▶ [Description of the task]
Reproduce the listing exactly, so that no line differs from the original.

▶ [Materials provided]
== == ==
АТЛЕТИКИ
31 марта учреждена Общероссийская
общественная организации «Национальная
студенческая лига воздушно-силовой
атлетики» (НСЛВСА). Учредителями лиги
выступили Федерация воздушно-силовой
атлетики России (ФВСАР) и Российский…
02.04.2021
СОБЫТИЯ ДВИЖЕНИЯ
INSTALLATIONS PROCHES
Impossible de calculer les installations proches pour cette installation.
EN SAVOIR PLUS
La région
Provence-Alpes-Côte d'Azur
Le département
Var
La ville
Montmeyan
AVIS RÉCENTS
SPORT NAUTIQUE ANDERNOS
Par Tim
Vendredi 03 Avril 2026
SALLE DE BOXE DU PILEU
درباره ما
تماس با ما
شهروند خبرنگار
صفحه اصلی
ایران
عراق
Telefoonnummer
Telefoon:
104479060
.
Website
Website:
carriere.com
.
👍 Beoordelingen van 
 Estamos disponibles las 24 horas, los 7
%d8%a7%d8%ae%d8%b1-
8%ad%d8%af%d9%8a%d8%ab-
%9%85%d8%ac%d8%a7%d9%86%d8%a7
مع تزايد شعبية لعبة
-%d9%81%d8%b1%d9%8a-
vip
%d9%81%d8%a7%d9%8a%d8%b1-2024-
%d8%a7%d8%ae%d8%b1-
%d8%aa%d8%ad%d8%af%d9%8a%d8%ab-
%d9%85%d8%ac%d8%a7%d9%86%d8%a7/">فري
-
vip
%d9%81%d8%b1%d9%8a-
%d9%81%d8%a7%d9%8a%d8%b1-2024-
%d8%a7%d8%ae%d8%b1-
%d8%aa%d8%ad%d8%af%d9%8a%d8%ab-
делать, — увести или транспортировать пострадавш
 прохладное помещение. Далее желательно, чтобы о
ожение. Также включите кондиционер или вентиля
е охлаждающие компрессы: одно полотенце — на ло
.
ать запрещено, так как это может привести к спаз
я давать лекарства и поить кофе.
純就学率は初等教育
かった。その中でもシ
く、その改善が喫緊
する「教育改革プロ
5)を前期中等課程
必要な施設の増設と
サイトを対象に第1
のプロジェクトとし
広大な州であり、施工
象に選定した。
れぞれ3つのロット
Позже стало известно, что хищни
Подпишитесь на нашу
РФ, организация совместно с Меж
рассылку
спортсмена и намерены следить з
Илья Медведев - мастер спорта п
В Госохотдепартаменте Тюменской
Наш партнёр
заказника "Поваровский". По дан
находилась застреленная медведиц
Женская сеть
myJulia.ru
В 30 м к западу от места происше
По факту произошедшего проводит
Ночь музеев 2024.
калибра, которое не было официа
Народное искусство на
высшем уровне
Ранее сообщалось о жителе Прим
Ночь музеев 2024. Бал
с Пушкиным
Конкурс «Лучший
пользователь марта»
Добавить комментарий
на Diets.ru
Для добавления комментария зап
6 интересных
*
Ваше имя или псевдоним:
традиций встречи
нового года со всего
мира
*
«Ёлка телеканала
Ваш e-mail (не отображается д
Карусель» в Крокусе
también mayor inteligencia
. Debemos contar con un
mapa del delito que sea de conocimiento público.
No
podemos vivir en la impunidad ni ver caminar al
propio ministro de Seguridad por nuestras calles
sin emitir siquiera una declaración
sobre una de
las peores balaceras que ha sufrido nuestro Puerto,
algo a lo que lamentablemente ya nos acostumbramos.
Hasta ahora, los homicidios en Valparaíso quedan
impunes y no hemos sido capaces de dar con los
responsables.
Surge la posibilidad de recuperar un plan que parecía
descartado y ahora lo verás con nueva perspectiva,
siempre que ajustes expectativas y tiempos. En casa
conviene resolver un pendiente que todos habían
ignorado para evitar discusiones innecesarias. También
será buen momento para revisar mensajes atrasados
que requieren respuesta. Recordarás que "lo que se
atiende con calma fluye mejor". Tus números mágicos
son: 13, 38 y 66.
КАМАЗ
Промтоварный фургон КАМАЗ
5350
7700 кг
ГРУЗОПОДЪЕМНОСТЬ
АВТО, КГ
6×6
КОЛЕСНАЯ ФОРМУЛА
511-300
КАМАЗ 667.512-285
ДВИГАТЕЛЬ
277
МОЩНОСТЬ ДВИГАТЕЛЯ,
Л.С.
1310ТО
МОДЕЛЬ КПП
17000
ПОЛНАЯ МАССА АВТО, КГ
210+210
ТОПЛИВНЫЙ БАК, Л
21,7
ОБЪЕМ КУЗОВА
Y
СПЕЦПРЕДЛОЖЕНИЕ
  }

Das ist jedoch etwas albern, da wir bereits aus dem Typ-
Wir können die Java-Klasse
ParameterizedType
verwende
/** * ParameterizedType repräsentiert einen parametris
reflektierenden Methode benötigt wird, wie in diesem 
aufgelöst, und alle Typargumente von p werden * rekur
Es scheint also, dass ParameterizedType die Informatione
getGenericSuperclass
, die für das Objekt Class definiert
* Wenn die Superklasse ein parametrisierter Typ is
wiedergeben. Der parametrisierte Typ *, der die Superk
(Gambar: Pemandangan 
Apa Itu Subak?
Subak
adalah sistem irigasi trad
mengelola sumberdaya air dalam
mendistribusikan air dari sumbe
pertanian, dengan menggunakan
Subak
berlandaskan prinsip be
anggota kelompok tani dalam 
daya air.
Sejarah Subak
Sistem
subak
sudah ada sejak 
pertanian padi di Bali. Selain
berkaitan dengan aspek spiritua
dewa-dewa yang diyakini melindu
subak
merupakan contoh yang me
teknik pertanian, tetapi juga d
== == ==
▶ [Solution for this problem]
АТЛЕТИКИ
31 марта учреждена Общероссийская
общественная организации «Национальная
студенческая лига воздушно-силовой
атлетики» (НСЛВСА). Учредителями лиги
выступили Федерация воздушно-силовой
атлетики России (ФВСАР) и Российский…
02.04.2021
СОБЫТИЯ ДВИЖЕНИЯ
INSTALLATIONS PROCHES
Impossible de calculer les installations proches pour cette installation.
EN SAVOIR PLUS
La région
Provence-Alpes-Côte d'Azur
Le département
Var
La ville
Montmeyan
AVIS RÉCENTS
SPORT NAUTIQUE ANDERNOS
Par Tim
Vendredi 03 Avril 2026
SALLE DE BOXE DU PILEU
درباره ما
تماس با ما
شهروند خبرنگار
صفحه اصلی
ایران
عراق
Telefoonnummer
Telefoon:
104479060
.
Website
Website:
carriere.com
.
👍 Beoordelingen van 
 Estamos disponibles las 24 horas, los 7
%d8%a7%d8%ae%d8%b1-
8%ad%d8%af%d9%8a%d8%ab-
%9%85%d8%ac%d8%a7%d9%86%d8%a7
مع تزايد شعبية لعبة
-%d9%81%d8%b1%d9%8a-
vip
%d9%81%d8%a7%d9%8a%d8%b1-2024-
%d8%a7%d8%ae%d8%b1-
%d8%aa%d8%ad%d8%af%d9%8a%d8%ab-
%d9%85%d8%ac%d8%a7%d9%86%d8%a7/">فري
-
vip
%d9%81%d8%b1%d9%8a-
%d9%81%d8%a7%d9%8a%d8%b1-2024-
%d8%a7%d8%ae%d8%b1-
%d8%aa%d8%ad%d8%af%d9%8a%d8%ab-
делать, — увести или транспортировать пострадавш
 прохладное помещение. Далее желательно, чтобы о
ожение. Также включите кондиционер или вентиля
е охлаждающие компрессы: одно полотенце — на ло
.
ать запрещено, так как это может привести к спаз
я давать лекарства и поить кофе.
純就学率は初等教育
かった。その中でもシ
く、その改善が喫緊
する「教育改革プロ
5)を前期中等課程
必要な施設の増設と
サイトを対象に第1
のプロジェクトとし
広大な州であり、施工
象に選定した。
れぞれ3つのロット
Позже стало известно, что хищни
Подпишитесь на нашу
РФ, организация совместно с Меж
рассылку
спортсмена и намерены следить з
Илья Медведев - мастер спорта п
В Госохотдепартаменте Тюменской
Наш партнёр
заказника "Поваровский". По дан
находилась застреленная медведиц
Женская сеть
myJulia.ru
В 30 м к западу от места происше
По факту произошедшего проводит
Ночь музеев 2024.
калибра, которое не было официа
Народное искусство на
высшем уровне
Ранее сообщалось о жителе Прим
Ночь музеев 2024. Бал
с Пушкиным
Конкурс «Лучший
пользователь марта»
Добавить комментарий
на Diets.ru
Для добавления комментария зап
6 интересных
*
Ваше имя или псевдоним:
традиций встречи
нового года со всего
мира
*
«Ёлка телеканала
Ваш e-mail (не отображается д
Карусель» в Крокусе
también mayor inteligencia
. Debemos contar con un
mapa del delito que sea de conocimiento público.
No
podemos vivir en la impunidad ni ver caminar al
propio ministro de Seguridad por nuestras calles
sin emitir siquiera una declaración
sobre una de
las peores balaceras que ha sufrido nuestro Puerto,
algo a lo que lamentablemente ya nos acostumbramos.
Hasta ahora, los homicidios en Valparaíso quedan
impunes y no hemos sido capaces de dar con los
responsables.
Surge la posibilidad de recuperar un plan que parecía
descartado y ahora lo verás con nueva perspectiva,
siempre que ajustes expectativas y tiempos. En casa
conviene resolver un pendiente que todos habían
ignorado para evitar discusiones innecesarias. También
será buen momento para revisar mensajes atrasados
que requieren respuesta. Recordarás que "lo que se
atiende con calma fluye mejor". Tus números mágicos
son: 13, 38 y 66.
КАМАЗ
Промтоварный фургон КАМАЗ
5350
7700 кг
ГРУЗОПОДЪЕМНОСТЬ
АВТО, КГ
6×6
КОЛЕСНАЯ ФОРМУЛА
511-300
КАМАЗ 667.512-285
ДВИГАТЕЛЬ
277
МОЩНОСТЬ ДВИГАТЕЛЯ,
Л.С.
1310ТО
МОДЕЛЬ КПП
17000
ПОЛНАЯ МАССА АВТО, КГ
210+210
ТОПЛИВНЫЙ БАК, Л
21,7
ОБЪЕМ КУЗОВА
Y
СПЕЦПРЕДЛОЖЕНИЕ
  }

Das ist jedoch etwas albern, da wir bereits aus dem Typ-
Wir können die Java-Klasse
ParameterizedType
verwende
/** * ParameterizedType repräsentiert einen parametris
reflektierenden Methode benötigt wird, wie in diesem 
aufgelöst, und alle Typargumente von p werden * rekur
Es scheint also, dass ParameterizedType die Informatione
getGenericSuperclass
, die für das Objekt Class definiert
* Wenn die Superklasse ein parametrisierter Typ is
wiedergeben. Der parametrisierte Typ *, der die Superk
(Gambar: Pemandangan 
Apa Itu Subak?
Subak
adalah sistem irigasi trad
mengelola sumberdaya air dalam
mendistribusikan air dari sumbe
pertanian, dengan menggunakan
Subak
berlandaskan prinsip be
anggota kelompok tani dalam 
daya air.
Sejarah Subak
Sistem
subak
sudah ada sejak 
pertanian padi di Bali. Selain
berkaitan dengan aspek spiritua
dewa-dewa yang diyakini melindu
subak
merupakan contoh yang me
teknik pertanian, tetapi juga d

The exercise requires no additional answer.